With all of the demands of Buxton's nationally recognized research projects, he still carves out plenty of time to mentor his students. In fact, he was just selected to receive the 2011 Graduate Student Association's Vada Trimble Outstanding Mentor Award.
Monica Miller, associate professor of criminal justice and social psychology, has also been a recipient of the Vada Trimble Outstanding Mentor Award (2009), and this year is the recipient of the Regents' Rising Researcher Award.
Miller's research interests include jury decision-making, judicial stress and justice in family issues. She has published more than 60 articles, several book chapters and four books. She is currently writing a book on stress, trauma and well-being in the courtroom, looking at how various groups - lawyers, judges, victims, jurors, etc. - experience the legal system and what changes could be made to improve those experiences.
Miller is a strong proponent of involving students in research and publishing, for which she was recognized in 2009 with the University's Outstanding Undergraduate Research Faculty Mentor Award. About three-quarters of her publications include at least one student co-author.
"I have students develop projects that can become publications or presentations, and really try to encourage them to do as much publishing as they can," she said. "It is tremendously beneficial for them in terms of experience and contributes to their future success in the field."

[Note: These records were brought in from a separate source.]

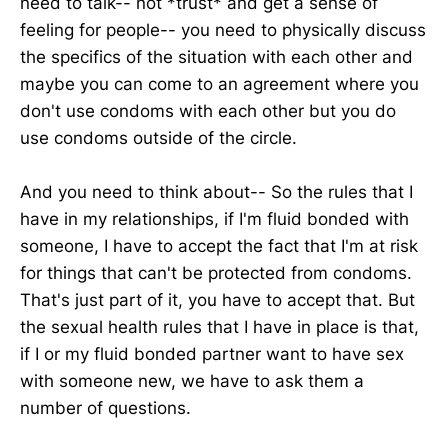
need to talk-- not *trust* and get a sense of
feeling for people-- you need to physically discuss
the specifics of the situation with each other and
maybe you can come to an agreement where you
don't use condoms with each other but you do
use condoms outside of the circle.
And you need to think about-- So the rules that I
have in my relationships, if I'm fluid bonded with
someone, I have to accept the fact that I'm at risk
for things that can't be protected from condoms.
That's just part of it, you have to accept that. But
the sexual health rules that I have in place is that,
if I or my fluid bonded partner want to have sex
with someone new, we have to ask them a
number of questions.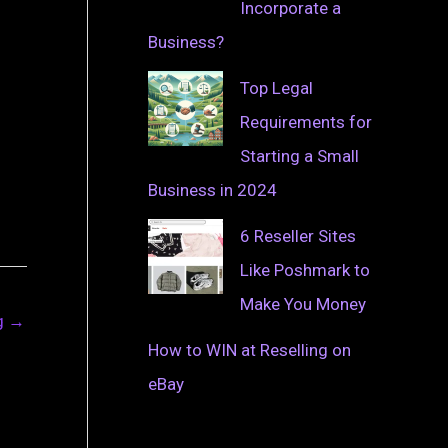
Incorporate a
Business?
Top Legal
Requirements for
Starting a Small
Business in 2024
6 Reseller Sites
Like Poshmark to
Make You Money
ng
→
How to WIN at Reselling on
eBay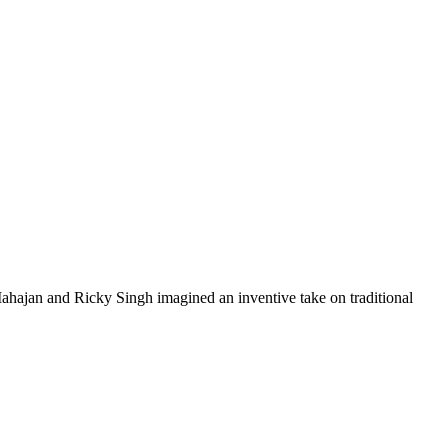
ahajan and Ricky Singh imagined an inventive take on traditional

Jennifer O'Neil, academic advisor, contributes to the success of students in the College of Engineering by taking a "hands-on" approach, continuously reaching out to the more than 500 students she advises. She was recognized for her dedication to the students she advises with this year's Regents' Academic Advisor Award for System excellence in advising undergraduate students.
Faculty state that because of the advising O'Neil has been providing for College of Engineering students since 2006, the student experience has been greatly enhanced, and the College has seen high levels of student retention. O'Neil enjoys getting to know the students and following their progress. Her advice to students in regards to advisement is that they seek advisement "early and often." She says she gets a great deal of satisfaction seeing how they progress and grow during their time at the University.
"I went to a graduation party on Saturday," she said. "It was so great seeing how the students had changed over the past four years. They are really ready to go out into the world and be engineers. They have accomplished something huge, and it's very satisfying to have been a small part of that."